EXSHAW – A life long dream of Lacey Caldas’ finally came true.
The Banff-born and Exshaw-raised cowgirl qualified to compete at the Calgary Stampede for the first time in women’s barrel racing after a short-notice competition gave way to the “opportunity of a lifetime.”
“People have asked me, ‘has it hit you yet?’ and you definitely get little moments like … you’re really going to run at Calgary, sort of thing,” said Caldas, a Canadian barrel-racing champion.
“At first, I didn’t 100 per cent believe it until you get the email from Calgary with your contract that’s like eight pages long and you sign your life away and you’re like, ‘OK, this is actually going to really happen.’”
On Friday (July 9), the start of the mega show that runs until July 18, Caldas and her horse Foxy will compete in Pool A of the first round of barrel racing, in which riders hastily guide their charging nags around three pre-set barrels in a shamrock leaf pattern as fast as possible.
Riders can hit and rattle barrels, but knocking one over adds five seconds to their final time, which is bad news because hundredths of a second can decide the winner.
“I’m going at it very similar to Innisfail – that it’s just a run,” said Caldas. “And the reason I think that way is because Foxy doesn’t know the difference of whether it’s a small one or a big one, to her it’s a run.
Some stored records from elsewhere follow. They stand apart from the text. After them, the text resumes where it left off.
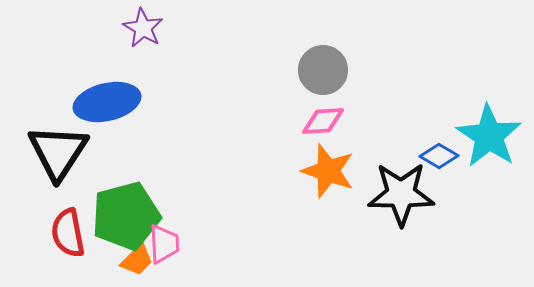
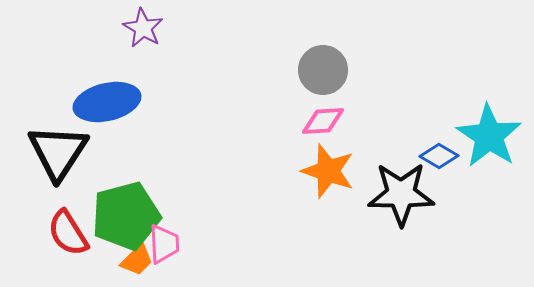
red semicircle: rotated 21 degrees counterclockwise
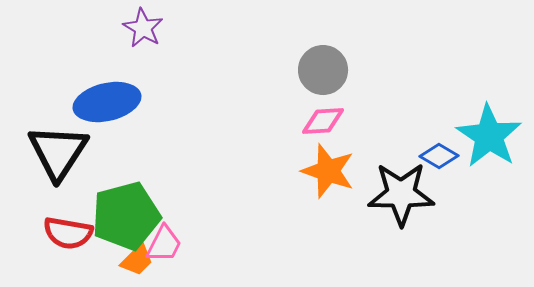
red semicircle: rotated 48 degrees counterclockwise
pink trapezoid: rotated 30 degrees clockwise
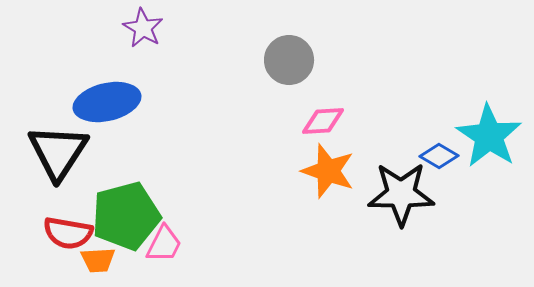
gray circle: moved 34 px left, 10 px up
orange trapezoid: moved 39 px left; rotated 42 degrees clockwise
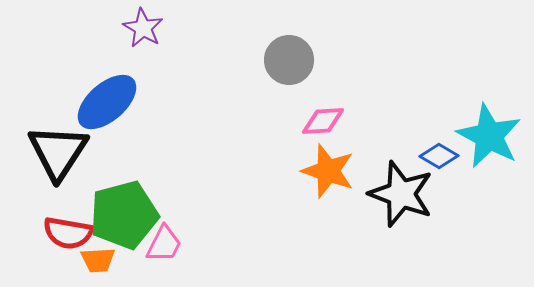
blue ellipse: rotated 28 degrees counterclockwise
cyan star: rotated 6 degrees counterclockwise
black star: rotated 20 degrees clockwise
green pentagon: moved 2 px left, 1 px up
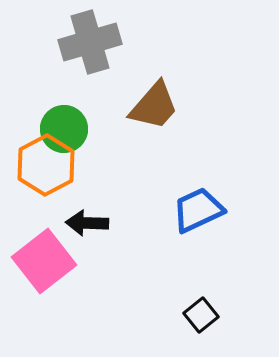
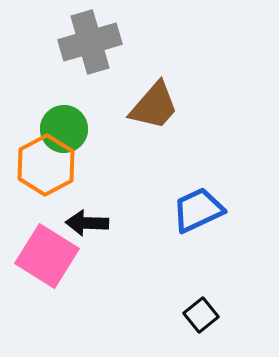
pink square: moved 3 px right, 5 px up; rotated 20 degrees counterclockwise
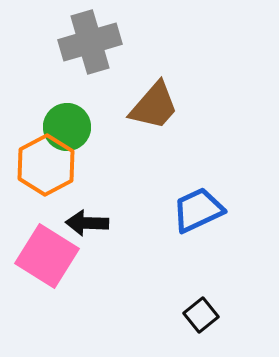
green circle: moved 3 px right, 2 px up
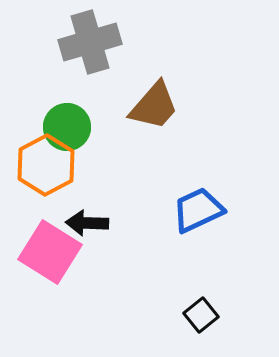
pink square: moved 3 px right, 4 px up
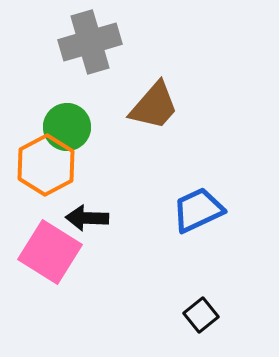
black arrow: moved 5 px up
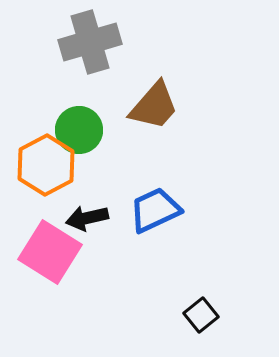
green circle: moved 12 px right, 3 px down
blue trapezoid: moved 43 px left
black arrow: rotated 15 degrees counterclockwise
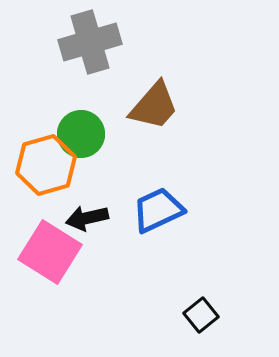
green circle: moved 2 px right, 4 px down
orange hexagon: rotated 12 degrees clockwise
blue trapezoid: moved 3 px right
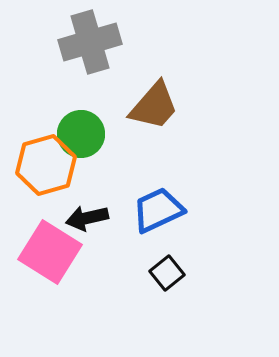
black square: moved 34 px left, 42 px up
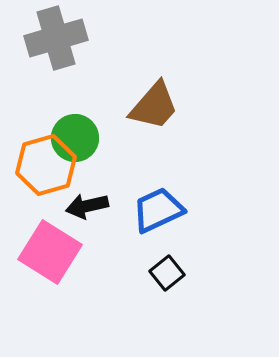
gray cross: moved 34 px left, 4 px up
green circle: moved 6 px left, 4 px down
black arrow: moved 12 px up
Keeping with that mindset, it just helps me.”
In mid-June, a short notice call out to qualify to the Calgary Stampede was issued for Canadian women barrel racers to head to a competition in Innisfail on June 27-28.
When the announcement happened, Caldas had “no doubt” she’d make the trip north to central Alberta to vie for what might be her only shot at competing in Calgary – and she wasn’t the only one.
About 130 contenders showed up in steaming temperatures north of 35 Celsius to compete in three runs with the top five best overall times qualifying to the summer’s big show.
Due to COVID-19 and travel restrictions, spots at the stampede opened up for Canadians after some riders from south of the border decided not to attend. Of the 21 qualifiers this year, 14 are from the Great White North.
“It was kind of an opportunity of a lifetime,” Caldas said. “Whether Calgary will ever do it again, who knows? I really hope Calgary does it again. I think there is exceptional Canadian women barrel racers and horses that need to be able to showcase their talent at Calgary.”
In many ways, the Innisfail competition had more pressure than actually being in Calgary, said Caldas.
On top of the sweltering heat, Caldas was asking a lot of her 10-year-old mare and racing partner.
“I’ve never asked her to run twice in one day that close together so I didn’t 100 per cent know what to expect,” said Caldas. “They feel everything, they feel absolutely everything. And you kind to have to every once in a while put aside how you feel to make sure they feel the best."
But once out there in her element, Foxy helped power the duo into fifth and final spot to advance to the dream show.
“All the family was at the event, which made it even more exciting,” said Janet Brewster-Stanton, Caldas’ mother. “There isn’t a barrel racer in North America that doesn’t want to compete at Calgary. It’s a life time achievement, for sure.”
Caldas, a member of the well-known Stanton-Brewster family, is quite familiar with The Greatest Outdoor Show On Earth.
Bill Brewster, Caldas’ great, great grandfather served as an associate director of the big show from 1926-43, and on top of growing up just down the highway from Calgary, the family has supplied horses for its parade for the past 25 years, which Caldas had rode in growing up.
In other words, the Calgary Stampede is a part of the family's history.
“Lacey, in particular, always, always caught the barrels every night [at the Calgary Stampede],” said Brewster-Stanton. “She knew the history of every single horse that ran – his breed, his speed index, where he came from. She knows her horses, she’s an exceptional horse woman, trainer, and she’s lived at the barn since she could walk. She rides six or seven horses a day, if she can. She eats, breathes, sleeps it, for sure.”
By qualifying for the Calgary Stampede, Caldas joins an elite, and very short list, of local rodeo competitors to do so.
Harry Knight, a famed bareback rider from Banff in the 1920s and ‘30s and former Brewster employee, won a trophy saddle at Calgary in 1926 that's still with the family.
“I can’t think of another Calgary Stampede rodeo competitor in the Bow Valley – other than the famous Harry Knight – that came from Banff, Lake Louise, Kananaskis, so that’s special in itself,” said Brewster-Stanton.
Due to COVID-19, the Calgary Stampede will look a little different with how its run. Family and friends aren't able to be on ground level with Caldas, but they'll be in the stands cheering her on.
Described as relentless and fearless of speed, by her mum Caldas said the mental aspect of being able to sleep at home, and the familiarity at the event, will help out come competition.
"Nothing’s as big as Calgary," said Caldas. "The energy and the show they put on. There are very few shows in the world as big as Calgary. Calgary is kind of like the Olympics … Yeah, you've been to a lot of other rodeos, but there’s nothing like Calgary."